[Stored items]

......

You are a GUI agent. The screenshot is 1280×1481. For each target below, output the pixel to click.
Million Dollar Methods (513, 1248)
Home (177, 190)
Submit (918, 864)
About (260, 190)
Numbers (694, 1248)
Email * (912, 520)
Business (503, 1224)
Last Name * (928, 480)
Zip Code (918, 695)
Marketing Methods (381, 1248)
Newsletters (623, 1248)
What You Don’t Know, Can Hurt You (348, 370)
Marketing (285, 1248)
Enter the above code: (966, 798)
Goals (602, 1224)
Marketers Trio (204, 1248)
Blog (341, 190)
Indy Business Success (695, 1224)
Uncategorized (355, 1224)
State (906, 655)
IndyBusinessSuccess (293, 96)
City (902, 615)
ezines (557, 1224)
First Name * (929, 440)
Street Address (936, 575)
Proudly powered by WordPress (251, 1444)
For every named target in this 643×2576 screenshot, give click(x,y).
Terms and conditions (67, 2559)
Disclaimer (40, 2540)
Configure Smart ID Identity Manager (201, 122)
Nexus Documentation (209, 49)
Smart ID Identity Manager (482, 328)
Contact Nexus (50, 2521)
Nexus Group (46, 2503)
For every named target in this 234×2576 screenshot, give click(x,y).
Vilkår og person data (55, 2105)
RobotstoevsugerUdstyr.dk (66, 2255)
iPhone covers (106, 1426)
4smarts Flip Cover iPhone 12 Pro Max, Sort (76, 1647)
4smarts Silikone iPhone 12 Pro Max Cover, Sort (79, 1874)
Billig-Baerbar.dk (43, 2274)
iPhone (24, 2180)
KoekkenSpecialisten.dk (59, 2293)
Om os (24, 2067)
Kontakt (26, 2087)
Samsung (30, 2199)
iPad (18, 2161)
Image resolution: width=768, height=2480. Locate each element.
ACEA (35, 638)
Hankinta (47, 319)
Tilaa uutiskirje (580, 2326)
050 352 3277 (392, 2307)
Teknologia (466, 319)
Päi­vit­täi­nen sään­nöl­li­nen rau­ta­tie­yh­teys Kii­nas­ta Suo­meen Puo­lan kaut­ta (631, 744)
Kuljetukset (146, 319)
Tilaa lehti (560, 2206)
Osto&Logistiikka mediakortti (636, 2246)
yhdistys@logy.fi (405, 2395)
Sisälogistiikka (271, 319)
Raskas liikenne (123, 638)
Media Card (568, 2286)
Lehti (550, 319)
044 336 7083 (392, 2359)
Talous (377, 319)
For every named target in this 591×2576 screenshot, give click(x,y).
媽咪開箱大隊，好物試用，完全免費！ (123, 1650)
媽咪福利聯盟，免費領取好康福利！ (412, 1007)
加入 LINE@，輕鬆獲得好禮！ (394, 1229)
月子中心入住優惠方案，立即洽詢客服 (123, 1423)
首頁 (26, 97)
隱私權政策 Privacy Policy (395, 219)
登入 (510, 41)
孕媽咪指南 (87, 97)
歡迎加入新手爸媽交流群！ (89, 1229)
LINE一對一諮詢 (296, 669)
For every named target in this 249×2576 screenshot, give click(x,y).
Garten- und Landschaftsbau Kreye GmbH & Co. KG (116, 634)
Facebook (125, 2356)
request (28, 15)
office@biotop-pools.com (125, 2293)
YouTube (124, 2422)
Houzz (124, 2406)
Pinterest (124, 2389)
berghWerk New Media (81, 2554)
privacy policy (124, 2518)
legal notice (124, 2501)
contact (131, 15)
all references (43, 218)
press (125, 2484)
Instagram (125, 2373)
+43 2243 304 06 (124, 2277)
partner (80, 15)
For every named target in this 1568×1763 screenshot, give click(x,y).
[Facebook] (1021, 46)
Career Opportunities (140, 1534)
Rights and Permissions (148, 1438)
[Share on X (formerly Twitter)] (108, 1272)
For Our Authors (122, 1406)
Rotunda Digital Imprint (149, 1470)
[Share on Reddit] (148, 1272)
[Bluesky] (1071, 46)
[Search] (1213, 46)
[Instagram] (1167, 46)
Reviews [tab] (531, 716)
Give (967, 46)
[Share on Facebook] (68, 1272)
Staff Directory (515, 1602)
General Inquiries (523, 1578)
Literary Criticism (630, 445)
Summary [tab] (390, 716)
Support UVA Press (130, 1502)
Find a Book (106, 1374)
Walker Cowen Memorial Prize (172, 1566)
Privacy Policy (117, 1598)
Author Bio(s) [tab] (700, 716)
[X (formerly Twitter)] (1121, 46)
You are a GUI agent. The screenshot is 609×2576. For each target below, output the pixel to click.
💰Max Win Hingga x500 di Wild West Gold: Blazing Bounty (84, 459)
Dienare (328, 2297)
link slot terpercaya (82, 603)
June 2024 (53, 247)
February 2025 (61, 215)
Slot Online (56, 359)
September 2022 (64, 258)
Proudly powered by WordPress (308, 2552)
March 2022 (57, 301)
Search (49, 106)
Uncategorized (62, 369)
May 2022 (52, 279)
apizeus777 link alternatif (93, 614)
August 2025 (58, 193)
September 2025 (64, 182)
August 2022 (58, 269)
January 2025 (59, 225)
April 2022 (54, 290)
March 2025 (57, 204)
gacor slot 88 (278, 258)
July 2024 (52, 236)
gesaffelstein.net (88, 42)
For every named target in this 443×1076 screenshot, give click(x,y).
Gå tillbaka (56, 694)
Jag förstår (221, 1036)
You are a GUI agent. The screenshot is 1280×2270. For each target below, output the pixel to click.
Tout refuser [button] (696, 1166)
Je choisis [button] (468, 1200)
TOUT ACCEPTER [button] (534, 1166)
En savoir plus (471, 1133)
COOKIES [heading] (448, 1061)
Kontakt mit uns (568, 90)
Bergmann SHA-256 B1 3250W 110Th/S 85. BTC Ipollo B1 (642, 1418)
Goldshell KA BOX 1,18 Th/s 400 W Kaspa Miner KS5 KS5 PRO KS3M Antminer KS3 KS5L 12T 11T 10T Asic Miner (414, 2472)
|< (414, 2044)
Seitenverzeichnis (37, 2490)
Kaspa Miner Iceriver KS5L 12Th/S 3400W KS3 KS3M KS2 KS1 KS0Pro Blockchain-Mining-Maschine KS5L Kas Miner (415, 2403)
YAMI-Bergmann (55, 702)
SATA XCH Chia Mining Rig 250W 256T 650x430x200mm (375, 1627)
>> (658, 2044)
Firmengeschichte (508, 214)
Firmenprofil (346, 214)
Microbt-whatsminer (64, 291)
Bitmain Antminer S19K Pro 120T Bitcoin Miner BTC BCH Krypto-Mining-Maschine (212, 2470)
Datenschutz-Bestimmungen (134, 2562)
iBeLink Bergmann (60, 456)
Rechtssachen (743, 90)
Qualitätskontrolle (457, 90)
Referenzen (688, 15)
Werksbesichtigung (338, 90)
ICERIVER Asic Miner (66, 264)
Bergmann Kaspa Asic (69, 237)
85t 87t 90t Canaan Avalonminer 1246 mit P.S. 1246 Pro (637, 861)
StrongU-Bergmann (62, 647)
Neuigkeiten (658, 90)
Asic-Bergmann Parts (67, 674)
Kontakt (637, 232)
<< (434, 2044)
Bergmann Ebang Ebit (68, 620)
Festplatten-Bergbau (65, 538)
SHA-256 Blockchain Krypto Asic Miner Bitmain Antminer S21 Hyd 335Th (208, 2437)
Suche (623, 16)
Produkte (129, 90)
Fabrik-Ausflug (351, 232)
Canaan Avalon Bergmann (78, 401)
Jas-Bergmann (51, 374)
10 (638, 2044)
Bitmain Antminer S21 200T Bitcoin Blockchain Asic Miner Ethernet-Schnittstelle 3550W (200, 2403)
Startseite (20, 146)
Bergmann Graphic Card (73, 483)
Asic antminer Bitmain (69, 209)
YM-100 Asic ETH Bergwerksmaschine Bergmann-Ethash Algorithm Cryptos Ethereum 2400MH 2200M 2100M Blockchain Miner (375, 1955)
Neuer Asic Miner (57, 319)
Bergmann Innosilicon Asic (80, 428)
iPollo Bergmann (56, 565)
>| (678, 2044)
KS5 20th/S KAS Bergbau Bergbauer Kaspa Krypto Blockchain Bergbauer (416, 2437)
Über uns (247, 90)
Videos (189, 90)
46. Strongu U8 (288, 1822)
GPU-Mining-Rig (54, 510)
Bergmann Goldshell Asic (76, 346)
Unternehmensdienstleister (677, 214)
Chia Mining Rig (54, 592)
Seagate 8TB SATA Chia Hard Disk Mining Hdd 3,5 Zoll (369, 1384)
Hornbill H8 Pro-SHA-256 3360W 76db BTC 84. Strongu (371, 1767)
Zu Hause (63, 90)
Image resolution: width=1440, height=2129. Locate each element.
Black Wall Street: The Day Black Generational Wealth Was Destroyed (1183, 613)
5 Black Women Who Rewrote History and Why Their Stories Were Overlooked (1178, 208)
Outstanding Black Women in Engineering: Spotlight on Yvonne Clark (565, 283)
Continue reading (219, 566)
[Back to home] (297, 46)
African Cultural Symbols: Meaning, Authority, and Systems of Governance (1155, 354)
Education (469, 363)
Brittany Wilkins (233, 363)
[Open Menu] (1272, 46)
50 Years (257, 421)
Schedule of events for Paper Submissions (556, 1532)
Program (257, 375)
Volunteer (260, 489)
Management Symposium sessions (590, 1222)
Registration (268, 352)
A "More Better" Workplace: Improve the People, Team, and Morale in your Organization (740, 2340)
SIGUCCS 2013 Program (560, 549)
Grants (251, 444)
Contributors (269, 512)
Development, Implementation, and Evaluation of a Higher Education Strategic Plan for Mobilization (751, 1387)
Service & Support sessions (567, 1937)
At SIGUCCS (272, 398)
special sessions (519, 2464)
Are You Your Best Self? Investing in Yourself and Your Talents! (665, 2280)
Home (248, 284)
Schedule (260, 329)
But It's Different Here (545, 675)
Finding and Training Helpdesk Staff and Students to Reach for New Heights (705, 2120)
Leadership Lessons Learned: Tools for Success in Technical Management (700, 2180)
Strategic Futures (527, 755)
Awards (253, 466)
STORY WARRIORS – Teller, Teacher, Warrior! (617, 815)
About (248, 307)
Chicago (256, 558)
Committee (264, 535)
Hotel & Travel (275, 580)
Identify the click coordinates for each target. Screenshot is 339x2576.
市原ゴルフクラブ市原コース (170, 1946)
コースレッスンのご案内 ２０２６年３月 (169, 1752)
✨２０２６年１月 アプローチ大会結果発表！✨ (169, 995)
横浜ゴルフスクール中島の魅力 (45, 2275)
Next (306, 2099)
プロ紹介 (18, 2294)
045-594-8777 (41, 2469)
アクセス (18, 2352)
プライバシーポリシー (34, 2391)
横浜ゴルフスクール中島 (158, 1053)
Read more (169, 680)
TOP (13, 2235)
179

......

REQUIRED WORK:
Taking the entries above, print exactly the lines starting at the line with "Privacy Policy (117, 1598)" and ending at the line with "June 2024 (53, 247)", both included.

RESPONSE:
Privacy Policy (117, 1598)
Author Bio(s) [tab] (700, 716)
[X (formerly Twitter)] (1121, 46)
You are a GUI agent. The screenshot is 609×2576. For each target below, output the pixel to click.
💰Max Win Hingga x500 di Wild West Gold: Blazing Bounty (84, 459)
Dienare (328, 2297)
link slot terpercaya (82, 603)
June 2024 (53, 247)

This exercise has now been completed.